» Action item
Reproduce exactly, and only, the lines below from the one containing "für Naturbegeisterte. Die Stadt" through the one containing "Eibsee: Natur pur erleben".

━━━ Task inputs ━━━

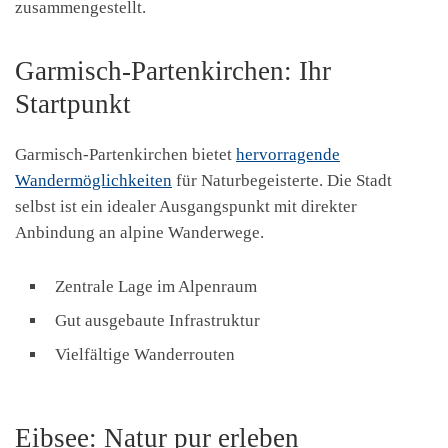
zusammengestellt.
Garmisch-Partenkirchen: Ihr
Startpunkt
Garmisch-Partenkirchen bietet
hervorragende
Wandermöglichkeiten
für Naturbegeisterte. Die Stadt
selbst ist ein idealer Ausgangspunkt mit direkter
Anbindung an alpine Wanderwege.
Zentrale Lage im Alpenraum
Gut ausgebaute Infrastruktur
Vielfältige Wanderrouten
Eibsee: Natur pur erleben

━━━
━━━ Task inputs ━━━

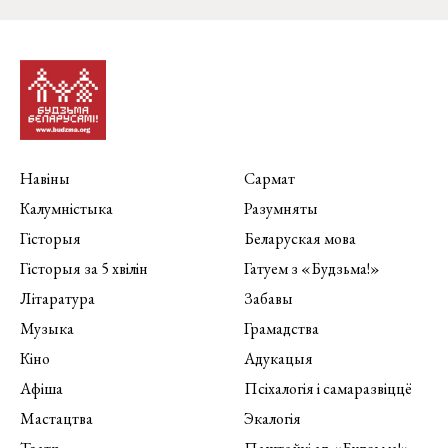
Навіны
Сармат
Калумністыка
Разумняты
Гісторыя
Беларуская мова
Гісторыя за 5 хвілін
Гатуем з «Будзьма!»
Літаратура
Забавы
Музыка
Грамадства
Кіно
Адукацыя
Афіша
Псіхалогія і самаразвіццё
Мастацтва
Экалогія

━━━

» Result for this exercise
für Naturbegeisterte. Die Stadt
selbst ist ein idealer Ausgangspunkt mit direkter
Anbindung an alpine Wanderwege.
Zentrale Lage im Alpenraum
Gut ausgebaute Infrastruktur
Vielfältige Wanderrouten
Eibsee: Natur pur erleben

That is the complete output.